Insights into the (1×1)-to-(2×1) phase transition of the α-Fe2O3(0 1 2) surface using EELS, LEED and water TPD

The (1×1)-to-(2×1) surface reconstruction of α-Fe2O3(0 1 2) (also known as the R-cut or (0 1 1̄ 2) surface) was examined using low energy electron diffraction (LEED), electron energy loss spectroscopy (EELS) and temperature programmed desorption (TPD). The (1×1) surface is generated by heating in 5×10−7 Torr O2 at 750 K, followed by cooling in O2. The surface prepared in this manner exhibits a p(1×1) LEED pattern consistent with a bulk-terminated structure. EELS analysis of this surface shows a 2 eV bandgap consistent with that of hematite and little or no evidence for Fe2+ surface sites. In contrast, a (2×1) LEED pattern is observed after annealing the (1×1) surface in UHV at 950 K. The EELS spectrum of the (2×1) surface exhibits a prominent loss feature at about 1 eV, which is consistent with Fe2+ sites.
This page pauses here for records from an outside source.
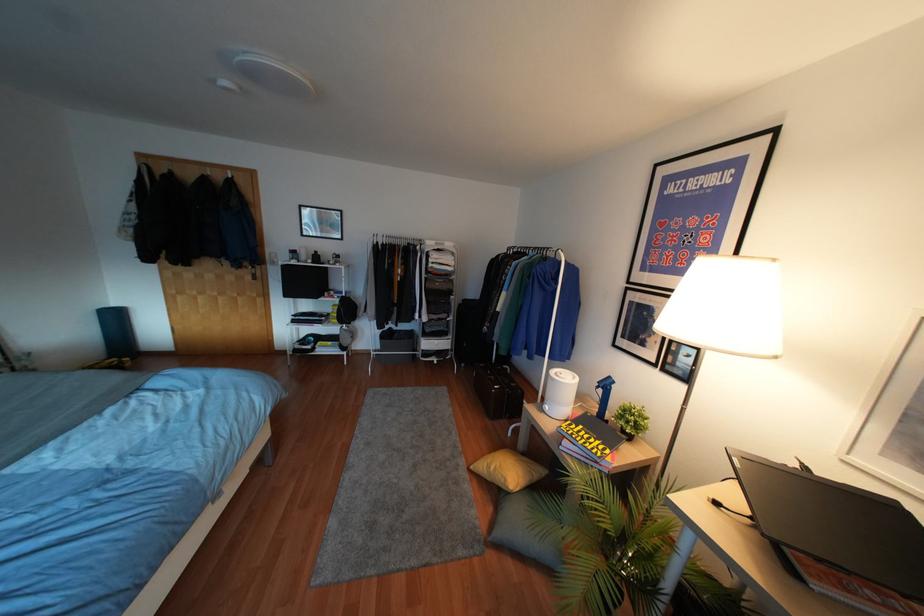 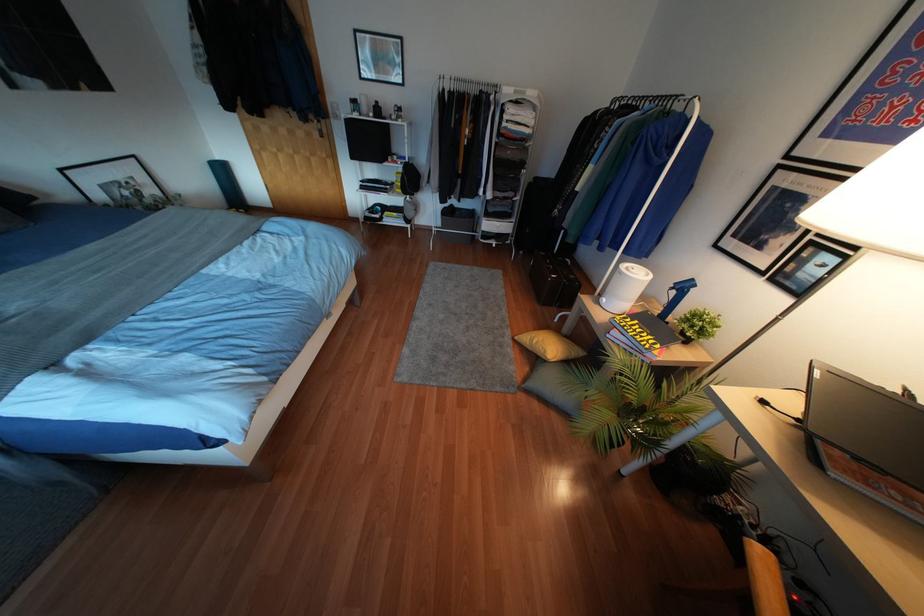 Find the pixel in the second image that matches (554,373) in the first image.

(626, 268) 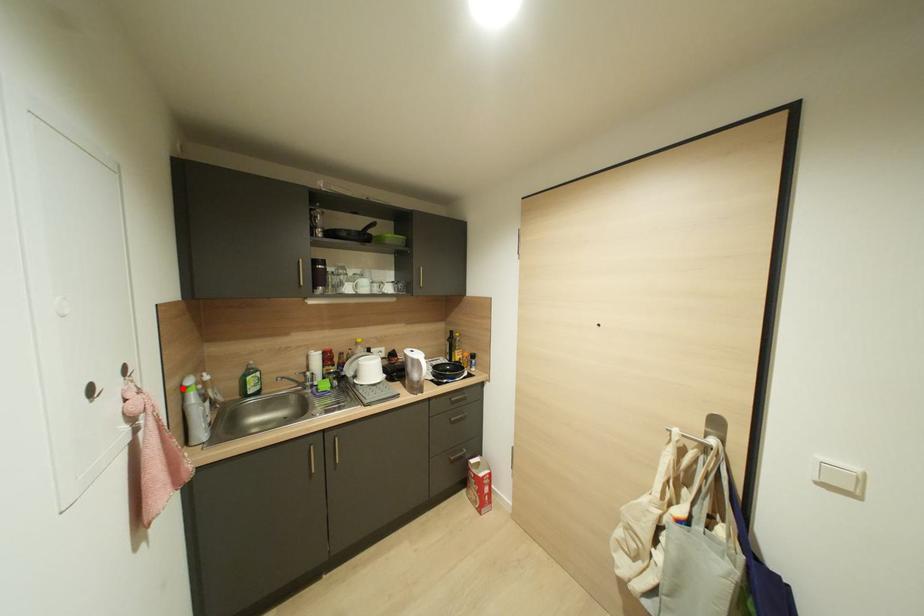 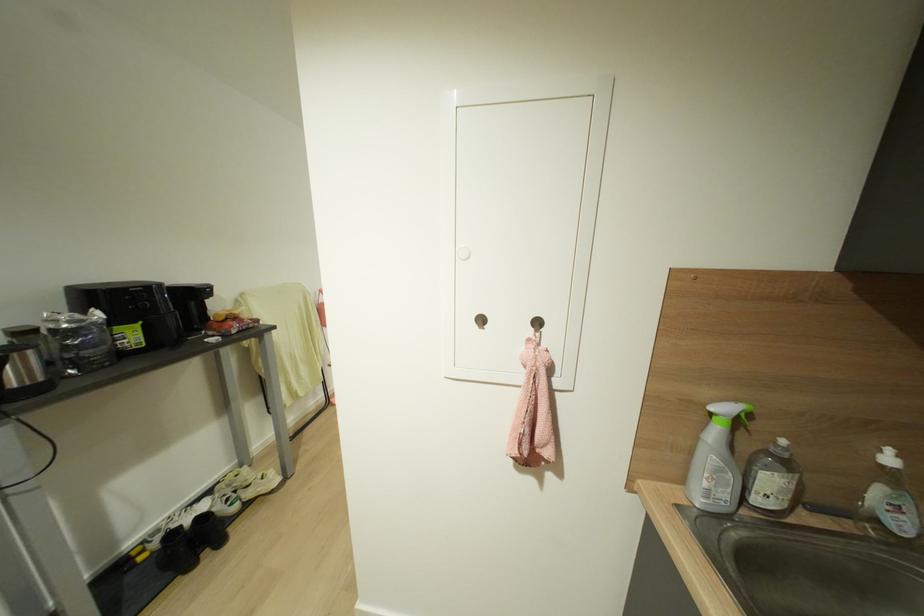 Where in the second image is the point corresponding to the highlighted location from the first image?

(711, 411)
The (2×1) surface prepared by annealing at 950 K does not possess a termination film of Fe3O4, as has been reported in the literature for the (0 0 1) surface, since the phonon spectrum remains consistent with that of α-Fe2O3. Both LEED and EELS detect the onset of the (1×1)-to-(2×1) reconstruction process to be at 700 K, whereas water TPD, which shows distinctively different desorption features for those two surface phases, detects the onset to occur at about 600 K. The (1×1)-to-(2×1) surface reconstruction process appears to be highly nucleated based on observations that the (2×1) LEED spots grow in during annealing without streaking and that coverage-dependent water TPD for a half (1×1)–half (2×1) surface shows simultaneous filling of both (1×1) and (2×1) binding sites. Given that the reconstruction process is accompanied by reduction of Fe3+ surface sites to Fe2+ sites, the preference for growth of existing (2×1) domains over initiation of new (2×1) domains implies that the kinetics for hematite reduction (i.e., Fe2+ formation) are more favorable in the vicinity of other Fe2+ sites than in regions rich in Fe3+.